Evolution and Immediate Future of US Screening Guidelines




Although observational studies and simulation models have shed some interesting light on many of the uncertainties surrounding prostate cancer screening, well-done clinical trials provide the best evidence on screening among the extremes of age, the most appropriate interval to screen, and the best complement of tests to use. Enthusiasm for screening is temporized by the acknowledgment that overdetection leads to frequent overtreatment despite evidence supporting the safety of active surveillance in many men with low-risk disease.


Key points








  • Although observational studies and simulation models have shed some interesting light on many of the uncertainties surrounding prostate cancer screening, well-done clinical trials will provide the best evidence on screening among the extremes of age, the most appropriate interval to screen, and the best complement of tests to use.

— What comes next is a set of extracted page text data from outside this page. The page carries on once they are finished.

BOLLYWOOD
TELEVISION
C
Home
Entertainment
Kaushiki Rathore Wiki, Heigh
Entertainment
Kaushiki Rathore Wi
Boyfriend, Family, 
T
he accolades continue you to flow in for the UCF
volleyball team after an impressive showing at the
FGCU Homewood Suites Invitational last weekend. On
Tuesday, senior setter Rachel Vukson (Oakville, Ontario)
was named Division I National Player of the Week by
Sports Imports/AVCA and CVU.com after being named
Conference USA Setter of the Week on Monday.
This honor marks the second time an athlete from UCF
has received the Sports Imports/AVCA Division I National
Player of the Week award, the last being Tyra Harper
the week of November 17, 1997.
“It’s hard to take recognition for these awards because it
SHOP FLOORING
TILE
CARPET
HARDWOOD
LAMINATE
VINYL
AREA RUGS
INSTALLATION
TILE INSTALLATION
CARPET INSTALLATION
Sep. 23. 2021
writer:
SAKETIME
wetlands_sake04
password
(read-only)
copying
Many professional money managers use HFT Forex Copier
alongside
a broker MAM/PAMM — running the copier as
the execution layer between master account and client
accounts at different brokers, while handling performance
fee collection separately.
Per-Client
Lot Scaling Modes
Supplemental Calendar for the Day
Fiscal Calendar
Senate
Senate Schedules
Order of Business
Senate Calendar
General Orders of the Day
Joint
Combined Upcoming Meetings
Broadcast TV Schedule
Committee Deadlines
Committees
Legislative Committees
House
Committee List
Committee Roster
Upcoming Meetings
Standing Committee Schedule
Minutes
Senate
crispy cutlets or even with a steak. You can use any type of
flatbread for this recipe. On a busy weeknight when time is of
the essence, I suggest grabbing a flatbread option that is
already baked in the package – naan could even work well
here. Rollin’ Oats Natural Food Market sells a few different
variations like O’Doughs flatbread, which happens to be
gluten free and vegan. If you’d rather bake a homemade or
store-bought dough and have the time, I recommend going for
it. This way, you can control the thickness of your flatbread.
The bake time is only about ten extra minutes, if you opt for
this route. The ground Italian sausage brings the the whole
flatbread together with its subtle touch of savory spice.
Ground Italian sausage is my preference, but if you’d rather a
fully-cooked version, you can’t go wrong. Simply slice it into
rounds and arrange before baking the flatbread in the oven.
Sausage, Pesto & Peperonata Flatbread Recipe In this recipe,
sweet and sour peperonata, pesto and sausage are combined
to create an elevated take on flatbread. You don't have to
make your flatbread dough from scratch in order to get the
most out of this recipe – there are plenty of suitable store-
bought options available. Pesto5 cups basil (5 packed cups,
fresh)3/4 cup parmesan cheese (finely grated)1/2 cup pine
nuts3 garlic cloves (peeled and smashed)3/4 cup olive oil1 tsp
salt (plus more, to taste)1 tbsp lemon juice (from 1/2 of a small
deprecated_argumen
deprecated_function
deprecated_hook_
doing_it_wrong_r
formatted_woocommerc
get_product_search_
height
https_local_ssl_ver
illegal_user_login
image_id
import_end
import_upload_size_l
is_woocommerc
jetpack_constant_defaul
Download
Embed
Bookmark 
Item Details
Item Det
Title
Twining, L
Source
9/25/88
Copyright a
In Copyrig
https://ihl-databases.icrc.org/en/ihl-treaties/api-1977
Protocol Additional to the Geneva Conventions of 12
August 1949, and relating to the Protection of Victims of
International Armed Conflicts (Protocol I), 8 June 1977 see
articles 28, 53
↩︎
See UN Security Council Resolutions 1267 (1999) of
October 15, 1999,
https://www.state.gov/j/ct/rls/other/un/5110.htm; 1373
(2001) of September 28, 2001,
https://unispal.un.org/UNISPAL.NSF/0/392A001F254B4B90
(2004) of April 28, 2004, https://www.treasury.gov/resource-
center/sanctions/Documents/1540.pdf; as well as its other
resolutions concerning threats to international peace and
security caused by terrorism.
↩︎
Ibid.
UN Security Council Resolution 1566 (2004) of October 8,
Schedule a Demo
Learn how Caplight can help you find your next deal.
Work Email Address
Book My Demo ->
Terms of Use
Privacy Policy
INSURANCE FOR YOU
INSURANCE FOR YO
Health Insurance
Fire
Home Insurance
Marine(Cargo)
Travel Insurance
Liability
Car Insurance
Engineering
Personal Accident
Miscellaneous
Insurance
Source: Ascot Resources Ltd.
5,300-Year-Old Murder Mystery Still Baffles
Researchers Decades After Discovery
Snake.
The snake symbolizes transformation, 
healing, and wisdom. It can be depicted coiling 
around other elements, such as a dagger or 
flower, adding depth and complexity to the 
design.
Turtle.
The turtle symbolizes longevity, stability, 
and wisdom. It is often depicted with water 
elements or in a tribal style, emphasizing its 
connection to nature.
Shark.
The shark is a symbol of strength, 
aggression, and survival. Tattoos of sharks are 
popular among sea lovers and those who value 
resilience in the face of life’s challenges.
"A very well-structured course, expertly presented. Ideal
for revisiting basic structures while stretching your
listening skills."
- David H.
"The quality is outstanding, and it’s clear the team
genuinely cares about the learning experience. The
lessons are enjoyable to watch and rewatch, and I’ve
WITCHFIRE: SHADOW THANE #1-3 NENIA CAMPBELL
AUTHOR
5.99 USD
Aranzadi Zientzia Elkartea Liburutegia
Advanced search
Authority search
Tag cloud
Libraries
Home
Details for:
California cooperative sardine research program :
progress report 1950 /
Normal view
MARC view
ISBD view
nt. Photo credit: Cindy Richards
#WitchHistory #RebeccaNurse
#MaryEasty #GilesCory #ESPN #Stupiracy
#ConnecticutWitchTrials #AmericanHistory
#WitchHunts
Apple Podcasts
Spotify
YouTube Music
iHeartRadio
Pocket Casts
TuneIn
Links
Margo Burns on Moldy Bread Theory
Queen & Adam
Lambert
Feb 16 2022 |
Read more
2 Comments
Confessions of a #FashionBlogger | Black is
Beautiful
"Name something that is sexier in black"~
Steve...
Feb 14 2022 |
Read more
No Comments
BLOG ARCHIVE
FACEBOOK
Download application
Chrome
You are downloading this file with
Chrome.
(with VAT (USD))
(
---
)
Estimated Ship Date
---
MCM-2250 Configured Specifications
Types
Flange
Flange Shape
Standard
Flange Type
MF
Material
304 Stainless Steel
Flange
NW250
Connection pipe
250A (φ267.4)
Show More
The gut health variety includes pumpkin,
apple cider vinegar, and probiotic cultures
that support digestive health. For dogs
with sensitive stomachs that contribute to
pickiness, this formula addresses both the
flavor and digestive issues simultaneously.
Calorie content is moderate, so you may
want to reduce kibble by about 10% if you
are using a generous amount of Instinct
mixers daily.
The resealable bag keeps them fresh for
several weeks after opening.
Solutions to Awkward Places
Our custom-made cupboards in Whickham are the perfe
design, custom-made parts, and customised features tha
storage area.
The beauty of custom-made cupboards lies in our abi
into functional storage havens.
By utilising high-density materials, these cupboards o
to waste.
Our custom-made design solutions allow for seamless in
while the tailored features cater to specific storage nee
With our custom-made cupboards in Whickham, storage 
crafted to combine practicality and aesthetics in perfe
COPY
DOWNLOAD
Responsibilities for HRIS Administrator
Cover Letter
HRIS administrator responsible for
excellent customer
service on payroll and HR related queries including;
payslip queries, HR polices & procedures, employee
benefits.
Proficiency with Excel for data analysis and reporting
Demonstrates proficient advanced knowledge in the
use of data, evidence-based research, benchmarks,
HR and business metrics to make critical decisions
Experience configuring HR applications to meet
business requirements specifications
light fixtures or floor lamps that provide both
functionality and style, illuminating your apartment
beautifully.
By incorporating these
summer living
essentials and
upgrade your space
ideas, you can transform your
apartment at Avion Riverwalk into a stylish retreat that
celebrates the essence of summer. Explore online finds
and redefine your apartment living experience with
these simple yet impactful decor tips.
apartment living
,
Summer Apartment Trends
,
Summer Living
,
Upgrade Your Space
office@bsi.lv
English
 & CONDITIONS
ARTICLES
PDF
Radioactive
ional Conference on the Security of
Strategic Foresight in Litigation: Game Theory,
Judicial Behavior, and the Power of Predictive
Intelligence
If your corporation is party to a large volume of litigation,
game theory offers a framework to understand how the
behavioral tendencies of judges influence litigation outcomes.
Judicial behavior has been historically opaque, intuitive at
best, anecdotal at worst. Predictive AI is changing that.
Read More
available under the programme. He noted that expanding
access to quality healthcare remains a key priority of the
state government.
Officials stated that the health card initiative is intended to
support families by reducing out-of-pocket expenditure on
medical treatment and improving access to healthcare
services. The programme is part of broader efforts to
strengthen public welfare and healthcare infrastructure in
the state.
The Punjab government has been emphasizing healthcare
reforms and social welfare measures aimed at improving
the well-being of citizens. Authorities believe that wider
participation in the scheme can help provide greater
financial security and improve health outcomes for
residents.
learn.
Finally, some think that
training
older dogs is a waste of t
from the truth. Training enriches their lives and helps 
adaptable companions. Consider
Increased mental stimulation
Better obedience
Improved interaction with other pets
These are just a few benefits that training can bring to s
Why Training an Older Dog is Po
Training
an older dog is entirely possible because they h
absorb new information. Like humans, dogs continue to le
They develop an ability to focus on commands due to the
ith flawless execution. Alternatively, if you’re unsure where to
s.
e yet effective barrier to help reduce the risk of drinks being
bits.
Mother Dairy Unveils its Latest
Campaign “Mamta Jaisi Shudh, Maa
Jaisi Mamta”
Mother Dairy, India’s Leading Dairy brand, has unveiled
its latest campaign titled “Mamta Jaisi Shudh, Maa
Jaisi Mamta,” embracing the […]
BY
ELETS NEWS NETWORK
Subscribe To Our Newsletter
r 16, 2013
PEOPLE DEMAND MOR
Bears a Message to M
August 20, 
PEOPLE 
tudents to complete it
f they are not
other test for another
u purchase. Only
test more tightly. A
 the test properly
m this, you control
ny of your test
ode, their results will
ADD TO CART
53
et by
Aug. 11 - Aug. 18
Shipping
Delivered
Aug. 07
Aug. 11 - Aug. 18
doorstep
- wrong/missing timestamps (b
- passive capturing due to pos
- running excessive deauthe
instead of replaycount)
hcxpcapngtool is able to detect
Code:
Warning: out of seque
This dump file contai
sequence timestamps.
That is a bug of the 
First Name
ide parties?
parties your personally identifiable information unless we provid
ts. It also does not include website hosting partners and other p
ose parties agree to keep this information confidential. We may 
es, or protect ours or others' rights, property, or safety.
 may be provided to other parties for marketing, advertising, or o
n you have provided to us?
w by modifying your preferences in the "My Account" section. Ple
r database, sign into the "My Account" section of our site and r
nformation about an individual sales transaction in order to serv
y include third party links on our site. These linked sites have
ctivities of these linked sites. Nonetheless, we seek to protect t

  • Despite a shift away from expert opinion and favoring more objective methodology such as meta-analysis and systematic review, or perhaps because of it, guidelines can be almost deliberately vague and may be outdated soon after publication.



  • Over the last 2 decades, prostate cancer screening has evolved from prioritizing sensitivity of diagnosis in an attempt to favor early detection of localized disease to specificity of detecting men at highest risk with statistically highest benefit.



  • Enthusiasm for screening is temporized by acknowledgment that overdetection leads to frequent overtreatment despite evidence supporting the safety of active surveillance in many men with low-risk disease.






History and evolution of guidelines


The evolution of practice guidelines in medicine has its origin in the early nineteenth century focusing largely on public health measures to control infectious disease epidemics, such as cholera and yellow fever. In the twentieth century, diseases such as tuberculosis and syphilis expanded the role of public health and standardized practices. After World War II, the scope of medicine in the United States and Europe expanded rapidly with the development of new drugs and technology. What started as public health mandates moved into the realm of diagnosis and treatment as new therapies for cancer and tuberculosis were developed, including radium and radiographs; these were recognized as potentially dangerous technologies that required protocols for safe use and delivery.


As screening and early detection of different diseases became more ubiquitous, guidelines began to take on the role of cost containment and quality control. Hospitals were targeted as organizations that could be made more efficient by standardizing practice. With so many different treatment options available, both governments and physician groups attempted to unify management as variation came under suspicion for being deviations from standard of care rather than individual judgment heretofore regarded as the “art of medicine.” Physician groups took on a greater role in guidelines creation in an attempt to maintain physician autonomy.


The American Medical Association played a major role in standardizing medical education, state licensing, and specialty certification in collaboration with specialty societies. The American College of Surgeons began creating uniform standards in surgery by evaluating cancer therapies, standardizing terminology, and publishing results. The American College of Surgeons’ first guidelines were published in 1931 addressing fracture care and organizing cancer services in hospitals. If guidelines development was slow in the early twentieth century, with 20 guidelines in print by 1945 and 35 more by 1974, publication blossomed in the 1980s and was spurred by organizations advocating cost containment and accountability. In 1989 the Agency for Healthcare Research and Quality was established to produce practice guidelines and currently functions as a guidelines clearinghouse.


In the specialty of Urology, the American Urological Association (AUA) created the Practice Guidelines Committee in 1989 to develop evidence-based guidelines that aim to promote the highest standards of urologic care. The first guideline was introduced in 1994 and addressed the topic of benign prostatic hyperplasia. As evidence-based medicine emerged as a guiding force in education and standardization of medical practice, guidelines development processes changed from expert review of literature and synthesis of recommendations to systematic literature reviews and meta-analysis. Many organizations, including the AUA and European Association of Urology (EAU), have adopted grading systems for the strength of evidence and used this to characterize recommendations.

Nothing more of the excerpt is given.